Sunday, January 31, 2010

2010 Groundhog 5K

A brisk walk as my whole family traipsed out... and we nearly got arrested for crossing the rail road tracks at the wrong spot. I wasn't sure if I should hold my knuckles out to get rapped with a ruler or go put my nose in the corner for ten minutes after that scolding. Arriving very early, we sat around for some time before I started my warm up.

Positioned close to the finish line, we could see our breath and it was quite chilly. I had a hard time warming up quickly enough to strip down to my racing outfit. Finally, during my warm-up I jogged by the countdown clock and it read 3:21 to go to race start. I thought, "Crap! Every nightmare I have of the race starting without me has just come true!" I picked up the pace to get into the sea of runners, and had to fight hard to carve a path past hundreds of runners to get up to where I wanted. I was sure the gun was going to go off any second.

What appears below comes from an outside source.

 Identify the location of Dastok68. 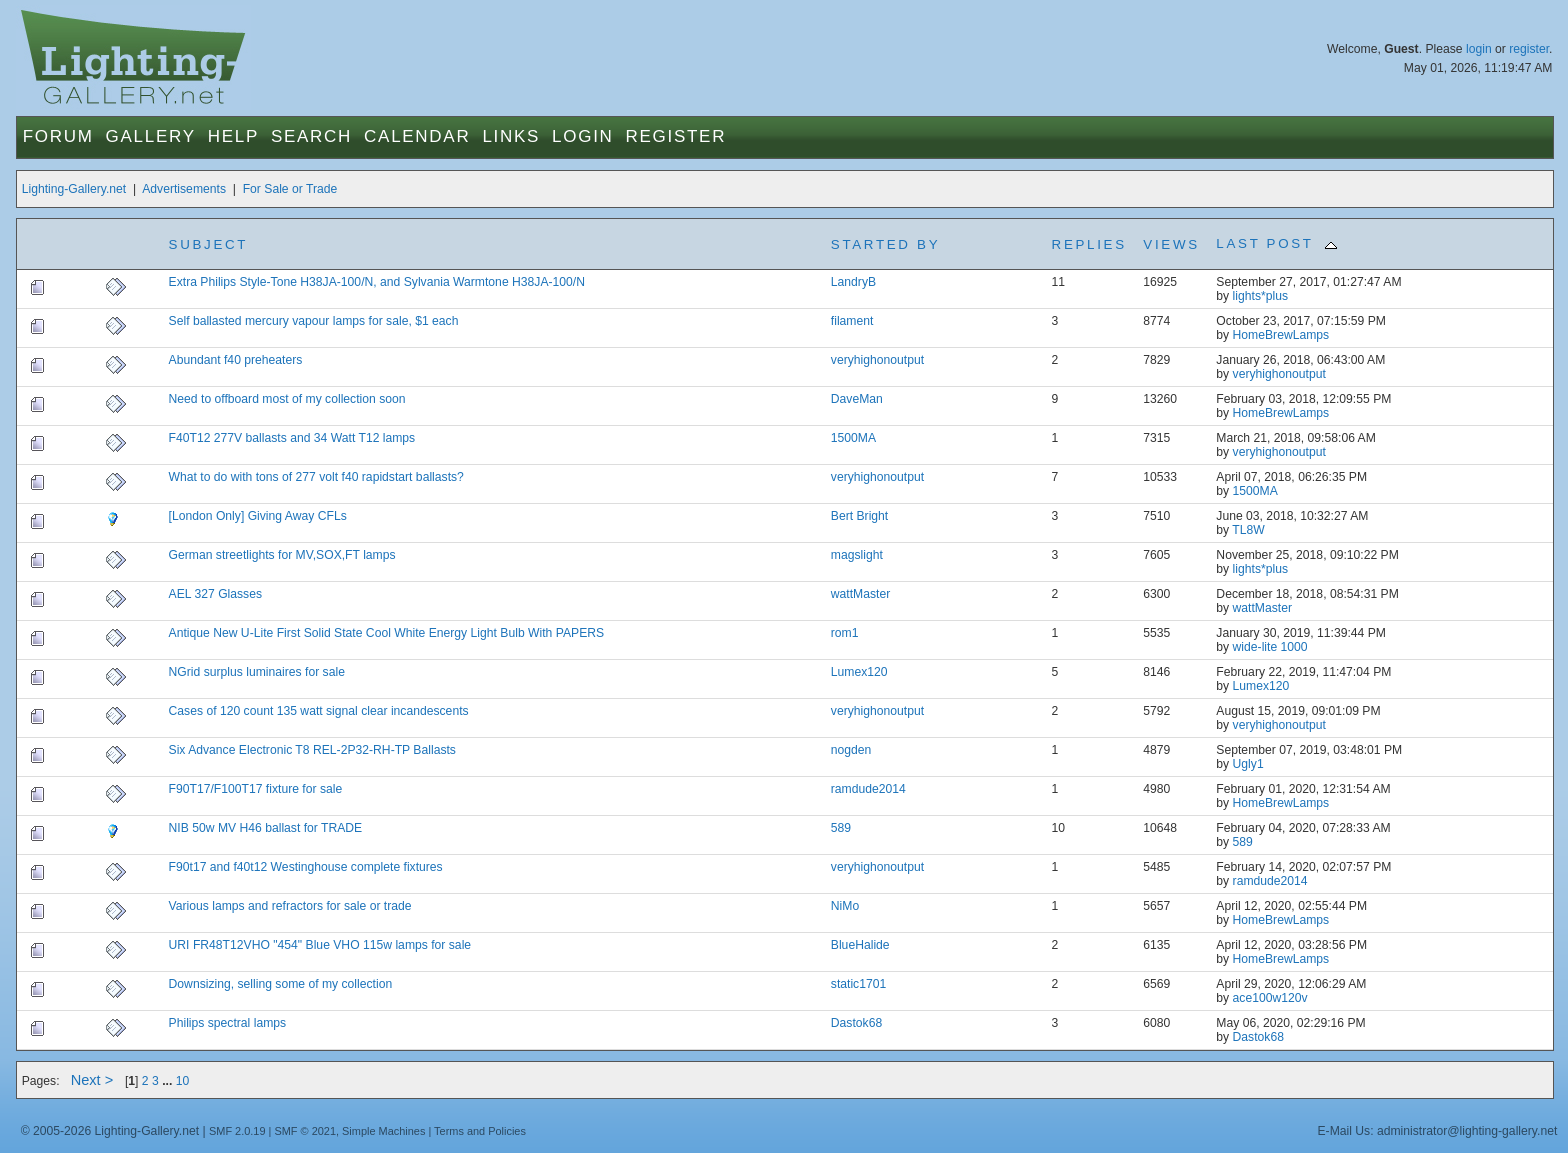 (856, 1023).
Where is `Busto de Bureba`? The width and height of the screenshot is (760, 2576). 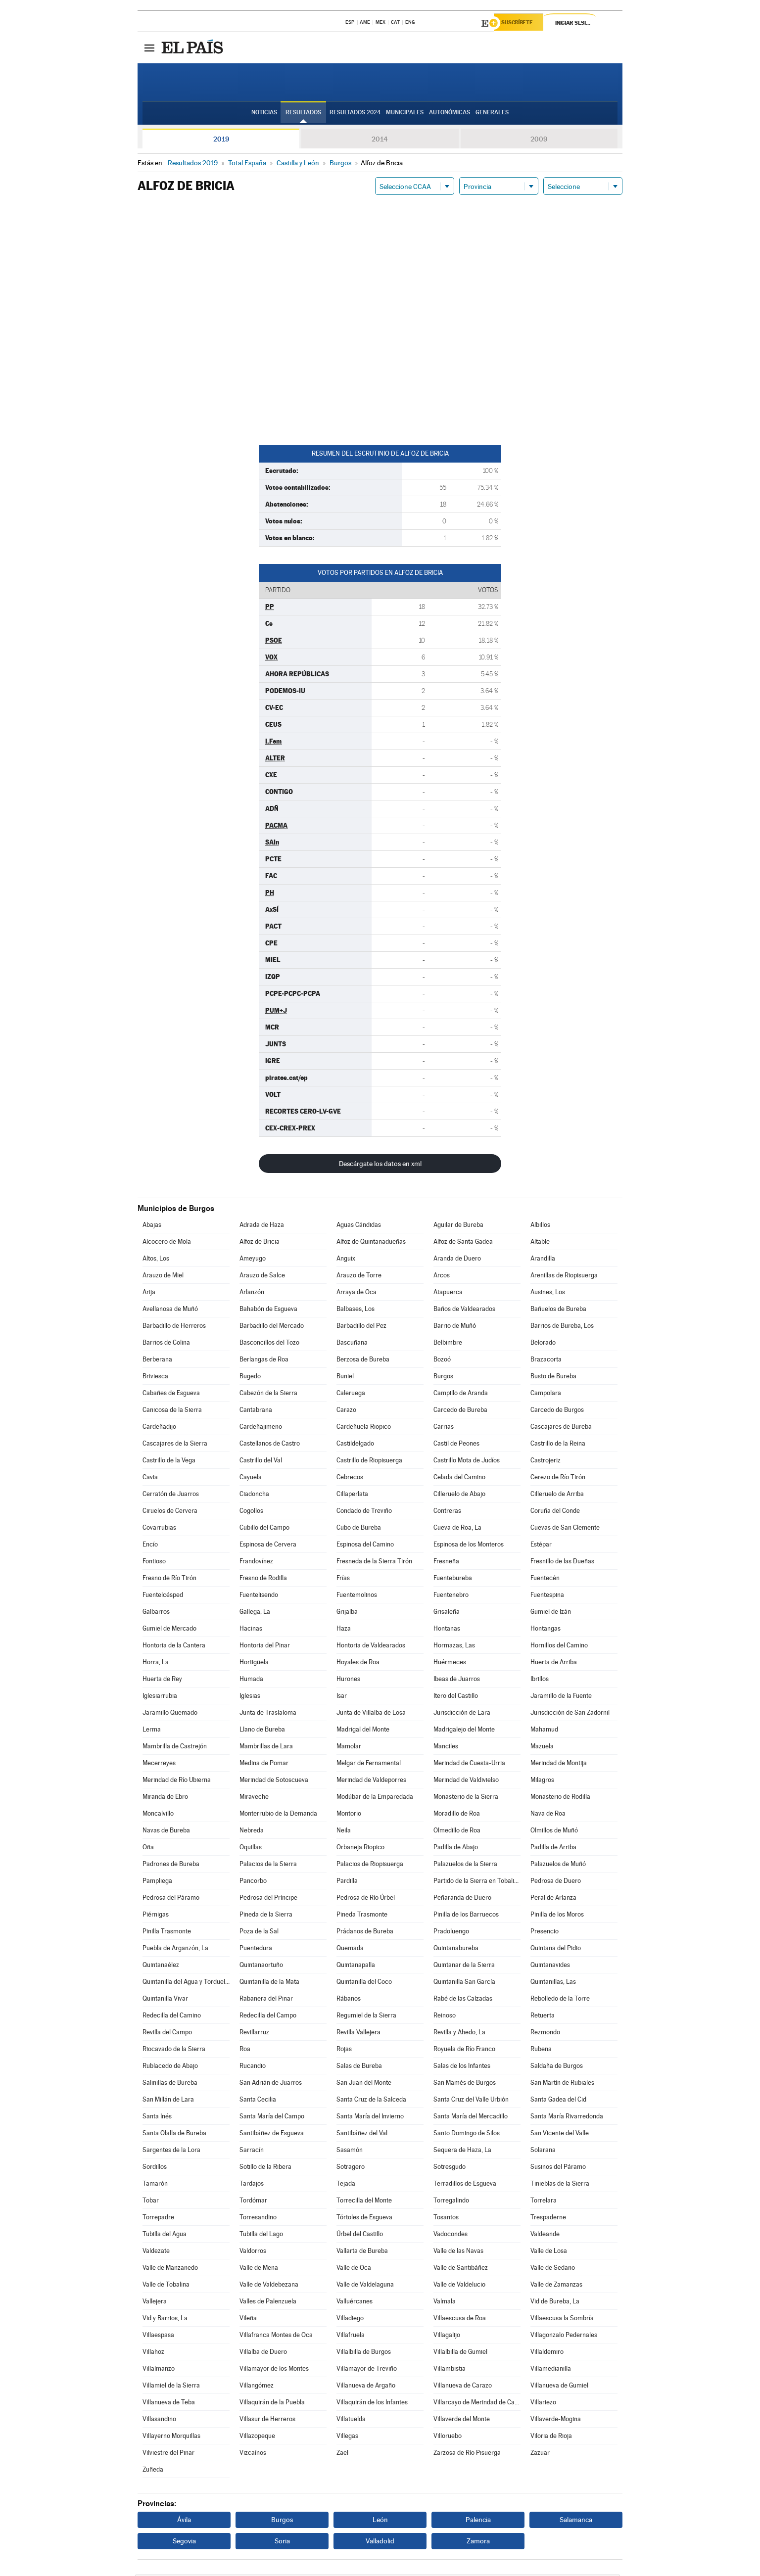 Busto de Bureba is located at coordinates (553, 1377).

And then we stood there... and stood there.. and stood there. And finally, they started talking. Eventually, the national anthem was played, and I actually sung along for the first time during a pre-race ceremony. No gun, just a, "3-2-1-Go!" and we're off.

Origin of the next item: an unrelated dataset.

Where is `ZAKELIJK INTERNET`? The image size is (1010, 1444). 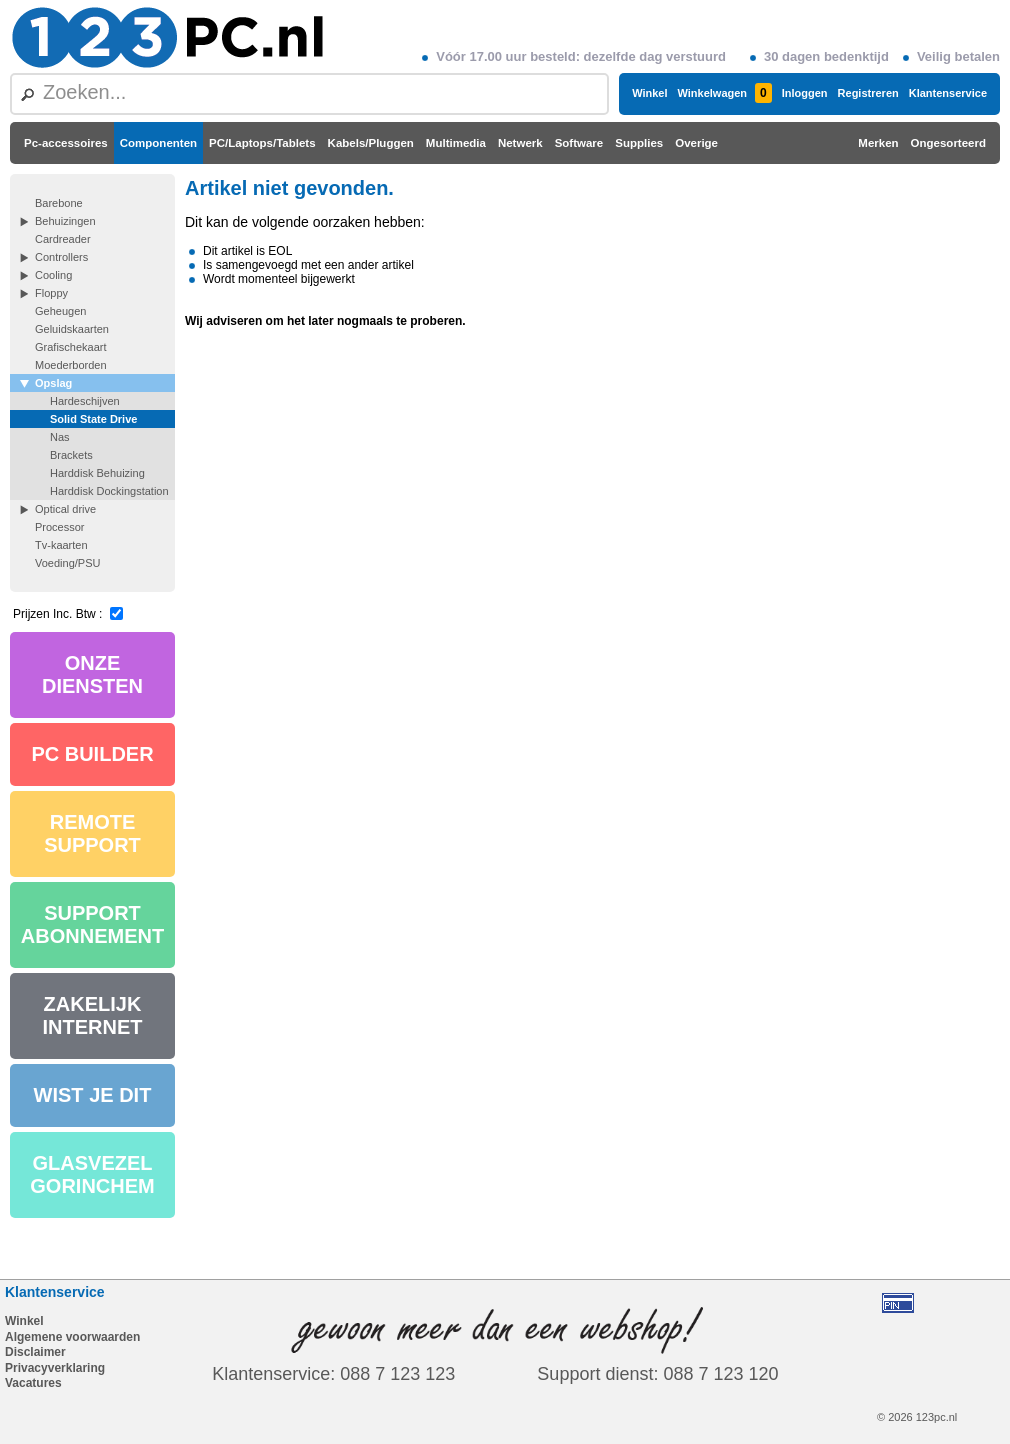 ZAKELIJK INTERNET is located at coordinates (93, 1015).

It was a chaotic start. There were probably 150 runners in front of me at the start, and it was evident that many belonged up there.. but others did not. So, my initial hope of finding the "right" runners to run with for the first mile didn't really come to fruition. It was such a mix of faster and slower runners and then runners who had gone out too fast slowing at about 2-3 minutes into it I had a hard time finding the "right pace," something I desperately needed without a Garmin.

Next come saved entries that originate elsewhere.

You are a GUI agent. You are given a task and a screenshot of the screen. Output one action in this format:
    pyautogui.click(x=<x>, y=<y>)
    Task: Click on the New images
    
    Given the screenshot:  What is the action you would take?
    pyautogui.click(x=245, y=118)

As I crossed the first mile in 6:56, I realized that one of two things had happened. Either the course was slightly altered, or the mile spot had been moved to a different spot. I've run this course four times now (really, six times, as the two 10Ks were the same course twice), and I'm familiar with the first mile mark, which has been consistent every year. So, I'm not sure if the course was a little different in the first mile, or the marker was moved a bit. But, I'm confident of one of the two.

Deep into mile 2 I was confident of my pace (whatever it was, I had no idea of course), and was just biding my time. Really, the course is pretty boring--but that's the beauty of it. Completely predictable. Warm, dark, flat and many, many turns. Both hairpin turns we were able to see the cyclists leading the winners, and that was very exciting to see. Several times I was able to gain on runners, slip by and hold it.

As we entered into the final mile and the final hairpin turn, I saw Melissa Todd, the female winner, and really I heard her first, grunting loudly. Such a dainty little thing, it was good to know that she was suffering up there in the lead. You go girl!

I was relieved as we crossed mile 3, but had somehow missed mile two, so I really didn't know how I was doing until that point. I realized that sub 22:00 was out of the question... but if I hung in there, I would only miss it by a little. My final time was 22:15, which was enough to win my age group (1 / 108, 40-44F). Not quite my time goal, but, really, not bad for where I am now. I didn't train exclusively for this race for an extended period of time and had plenty working against me. I am satisfied, it was a good run. Definitely, one of my favorite races.


  1. OK, so if I can pull off my 5k PR in april - I'll come out to KC to run you in to a PR in a 5k during may. sound like a deal?

  2. You have to describe where this course is. The photos make it look like it's in some kind of huge garage. And an impressive time. Joe

  3. Bill, Sounds great! I'm needing that sub 22:00 pretty badly... -Alex

  4. Joe, Great point! I think I've talked about it in year's past... but failed to mention it here. The race is run entirely underground in man-made caves called the "Hunt Midwest Subtropolis." So, no GPS, some diesel fumes and dust to deal with, and it's a tad dark and gloomy. Not to mention many, many turns. However, deep in the caves, it's 68 F year round--and of course pancake flat and no wind. --Alex

  5. That's just nuts. It has its own WikiPedia entry.

    You need to join a club. In addition to the other benefits, you don't have to worry about what singlet to wear. Joe

  6. Joe, I have some interesting affiliations (as well as complex mind / body issues :-).. which add to the complicated singlet choice for races. I'm a Brooks ID athlete, so I train / race exclusively in Brooks to the extent that is possible. I have two great Brooks singlets, but I felt that I wasn't as lean as I needed to be to pull either of those off well. I rather resembled William Shatner in a tutu on the eve of the race, I thought. I opted for something just a wee bit forgiving :-)

    On the other hand, I've been training with The Run SMART program out of Flagstaff for a few years now. My oldest singlet from them is also Brooks, but the red and white didn't blend well with the gold and black Brooks shorts. Who knew I was such a fashion diva.

    Maybe I should start my own girl's race clothing line! "Runderwear" or something like that LOL. I will definitely need to be at my lean, mean 106# to pull that off tho! --Alex

  7. Thanks. I'll get lots of sleep tonight with that image of Shatner in tutu (literally) dancing in my head.

    I will say that the singlet you wore, however derived, worked.